Pulsed field ablation lowered the odds of high residual atrial arrhythmia burden compared with thermal ablation for patients with atrial fibrillation at 1 year, according to a subanalysis of the ADVENT trial presented at Heart Rhythm 2024.
As Healio previously reported, in the main results of ADVENT, pulsed field ablation (Farapulse, Boston Scientific) was noninferior to thermal ablation (radiofrequency or cryoballoon ablation) for the primary efficacy endpoint of freedom from a composite of initial procedural failure, documented atrial tachyarrhythmia after a 3-month blanking period, antiarrhythmic drug use, cardioversion or repeat ablation and for the primary safety endpoint of acute and chronic device- and procedure-related serious adverse events, but was associated with faster procedure times. The pulsed field ablation catheter was approved by the FDA in January.
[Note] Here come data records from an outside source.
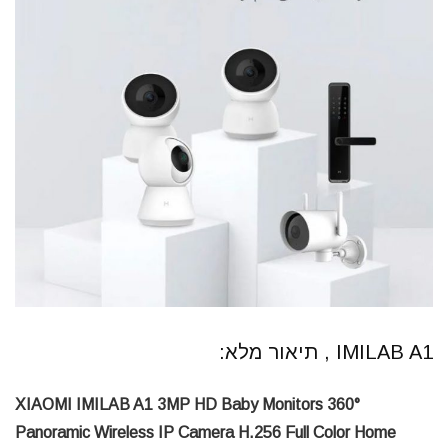
IMILAB A1 , תיאור מלא:
XIAOMI IMILAB A1 3MP HD Baby Monitors 360°
Panoramic Wireless IP Camera H.256 Full Color Home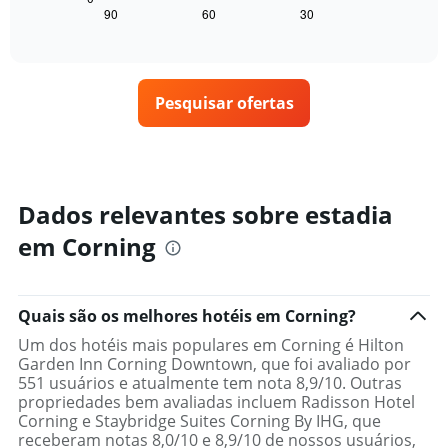
exibindo
seguir
90
60
30
End
dias
of
exibe
da
interactive
como
chart
semana.
o
O
preço
gráfico
Pesquisar ofertas
de
tem
um
1
quarto
eixo
varia
Y
de
exibindo
acordo
Dados relevantes sobre estadia
o
com
preço
em Corning
a
médio
aproximação
de
da
um
data
quarto
Quais são os melhores hotéis em Corning?
de
estadia
Um dos hotéis mais populares em Corning é Hilton
O
Garden Inn Corning Downtown, que foi avaliado por
gráfico
551 usuários e atualmente tem nota 8,9/10. Outras
tem
propriedades bem avaliadas incluem Radisson Hotel
1
Corning e Staybridge Suites Corning By IHG, que
eixo
receberam notas 8,0/10 e 8,9/10 de nossos usuários,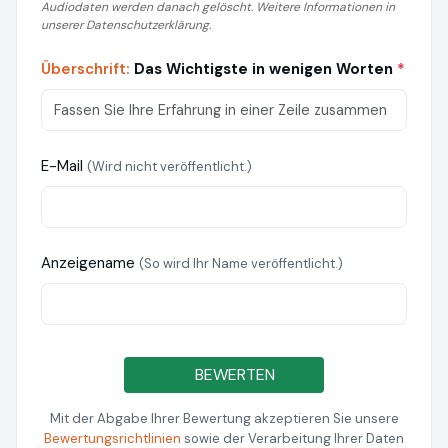
Audiodaten werden danach gelöscht. Weitere Informationen in
unserer Datenschutzerklärung.
Überschrift:
Das Wichtigste in wenigen Worten
*
E-Mail
(Wird nicht veröffentlicht.)
Anzeigename
(So wird Ihr Name veröffentlicht.)
BEWERTEN
Mit der Abgabe Ihrer Bewertung akzeptieren Sie unsere
Bewertungsrichtlinien
sowie der Verarbeitung Ihrer Daten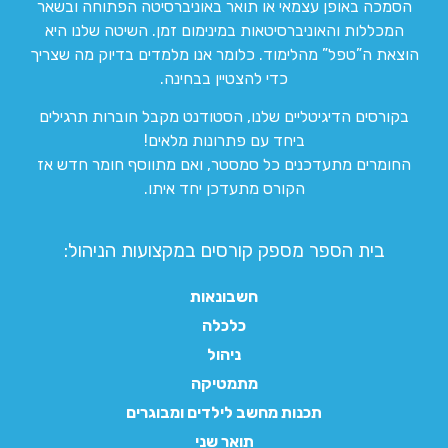
הסמכה באופן עצמאי או תואר באוניברסיטה הפתוחה ובשאר
המכללות והאוניברסיטאות במינימום זמן. השיטה שלנו היא
הוצאת ה”טפל” מהלימוד. כלומר אנו מלמדים בדיוק מה שצריך
כדי להצטיין בבחינה.
בקורסים הדיגיטליים שלנו, הסטודנט מקבל חוברות תרגילים
ביחד עם פתרונות מלאים!
החומרים מתעדכנים כל סמסטר, ואם מתווסף חומר חדש אז
הקורס מתעדכן יחד איתו.
בית הספר מספק קורסים במקצועות הניהול:
חשבונאות
כלכלה
ניהול
מתמטיקה
תכנות מחשב לילדים ומבוגרים
תואר שני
The relevance of arrhythmia burden
“The problem with this ... is that the definition of success or failure is based on a 30-second cutoff for atrial fibrillation,” Vivek Y. Reddy, MD, director of cardiac arrhythmia services at Mount Sinai Hospital and the Mount Sinai Health System and the Leona M. and Harry B. Helmsley Charitable Trust Professor of Medicine in Cardiac Electrophysiology at Icahn School of Medicine at Mount Sinai, who presented the results of the subanalysis, told Healio. “That 30 seconds is an arbitrary number, not based on any physiology or clinical outcomes. Given that there has been a lot of recent data indicating that AF burden may be a more relevant endpoint, we wanted to assess whether, with a burden cutoff using aggregate data, would we be able to find a cutoff value below which patients are not having symptoms, having the maximum quality of live, not going to the emergency room or getting cardioversions, etc? And then, if we could identify such a cutoff, to see whether, using that more clinically relevant definition of success or failure, would that success rate be different between the groups?”
The post hoc analysis, which was simultaneously published in the Journal of the American College of Cardiology, included 593 patients (mean age, 62 years; 34% women) with symptomatic paroxysmal AF enrolled in ADVENT who had failed at least one antiarrhythmic drug. Almost all were taking oral anticoagulation at baseline.
Reddy and colleagues determined than an atrial arrhythmia burden below 0.1% “was a good cutoff, below which there would be the maximum amount of quality of life and minimal utilization of resources,” he told Healio. “On the other hand, if it was above 0.1%, there was not as much of an increase in quality of life, and patients were utilizing health care resources more: more cardioversions, more redo procedures, more hospital visits, etc. A cutoff of 0.1% burden is a more robust and clinically relevant endpoint. This makes sense because the more you are in AF, the more negative the hemodynamic impact and other factors can affect the body. There are large studies indicating that burden correlates with mortality. For example, in patients with heart failure, burden correlates with mortality and heart failure hospitalization after AF ablation.”
Possible superiority
Patients assigned pulsed field ablation were more likely to achieve atrial arrhythmia burden less than 0.1% compared with those assigned thermal ablation (OR = 1.5; 95% CI, 1-2.3; P = .04), according to the researchers.
The between-group difference was most pronounced for patients who had failed class I or III antiarrhythmic drugs (OR = 2.5; 95% CI, 1.4-4.3; P = .002), and was not significant in patients who had failed class II or IV antiarrhythmic drugs (P for interaction = .012), according to the researchers.
The results “suggest that pulsed field ablation is superior, not just on safety, but even on effectiveness,” Reddy told Healio. “I hope this helps pave the road for even more studies like this, so we can move to a burden cutoff as the definition of success or failure in future AF trials.”